**Aim of the exercise**
Your answer should repeat the listing in full, with no line missing or altered.

**Exercise material**
++++
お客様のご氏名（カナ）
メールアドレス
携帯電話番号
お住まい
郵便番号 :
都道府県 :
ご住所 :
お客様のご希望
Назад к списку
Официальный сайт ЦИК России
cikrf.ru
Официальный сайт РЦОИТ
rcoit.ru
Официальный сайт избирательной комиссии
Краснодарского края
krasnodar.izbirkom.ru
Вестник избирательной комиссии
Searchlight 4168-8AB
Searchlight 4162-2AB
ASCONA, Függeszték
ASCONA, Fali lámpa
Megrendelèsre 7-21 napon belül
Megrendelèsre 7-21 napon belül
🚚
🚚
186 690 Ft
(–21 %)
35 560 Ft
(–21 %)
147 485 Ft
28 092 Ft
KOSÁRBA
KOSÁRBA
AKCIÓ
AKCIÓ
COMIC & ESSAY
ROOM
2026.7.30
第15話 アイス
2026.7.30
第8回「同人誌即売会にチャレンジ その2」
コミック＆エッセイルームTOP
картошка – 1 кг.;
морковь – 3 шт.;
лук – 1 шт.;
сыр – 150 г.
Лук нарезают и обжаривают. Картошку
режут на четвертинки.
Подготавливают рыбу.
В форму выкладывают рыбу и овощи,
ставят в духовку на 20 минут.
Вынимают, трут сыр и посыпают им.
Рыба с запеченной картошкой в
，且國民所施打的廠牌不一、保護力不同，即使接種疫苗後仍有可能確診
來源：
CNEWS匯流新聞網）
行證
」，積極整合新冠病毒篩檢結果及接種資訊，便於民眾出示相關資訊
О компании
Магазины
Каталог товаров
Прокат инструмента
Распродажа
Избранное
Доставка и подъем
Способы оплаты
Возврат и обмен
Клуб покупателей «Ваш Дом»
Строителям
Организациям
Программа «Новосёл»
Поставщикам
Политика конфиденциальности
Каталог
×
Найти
++++
**Result below**
お客様のご氏名（カナ）
メールアドレス
携帯電話番号
お住まい
郵便番号 :
都道府県 :
ご住所 :
お客様のご希望
Назад к списку
Официальный сайт ЦИК России
cikrf.ru
Официальный сайт РЦОИТ
rcoit.ru
Официальный сайт избирательной комиссии
Краснодарского края
krasnodar.izbirkom.ru
Вестник избирательной комиссии
Searchlight 4168-8AB
Searchlight 4162-2AB
ASCONA, Függeszték
ASCONA, Fali lámpa
Megrendelèsre 7-21 napon belül
Megrendelèsre 7-21 napon belül
🚚
🚚
186 690 Ft
(–21 %)
35 560 Ft
(–21 %)
147 485 Ft
28 092 Ft
KOSÁRBA
KOSÁRBA
AKCIÓ
AKCIÓ
COMIC & ESSAY
ROOM
2026.7.30
第15話 アイス
2026.7.30
第8回「同人誌即売会にチャレンジ その2」
コミック＆エッセイルームTOP
картошка – 1 кг.;
морковь – 3 шт.;
лук – 1 шт.;
сыр – 150 г.
Лук нарезают и обжаривают. Картошку
режут на четвертинки.
Подготавливают рыбу.
В форму выкладывают рыбу и овощи,
ставят в духовку на 20 минут.
Вынимают, трут сыр и посыпают им.
Рыба с запеченной картошкой в
，且國民所施打的廠牌不一、保護力不同，即使接種疫苗後仍有可能確診
來源：
CNEWS匯流新聞網）
行證
」，積極整合新冠病毒篩檢結果及接種資訊，便於民眾出示相關資訊
О компании
Магазины
Каталог товаров
Прокат инструмента
Распродажа
Избранное
Доставка и подъем
Способы оплаты
Возврат и обмен
Клуб покупателей «Ваш Дом»
Строителям
Организациям
Программа «Новосёл»
Поставщикам
Политика конфиденциальности
Каталог
×
Найти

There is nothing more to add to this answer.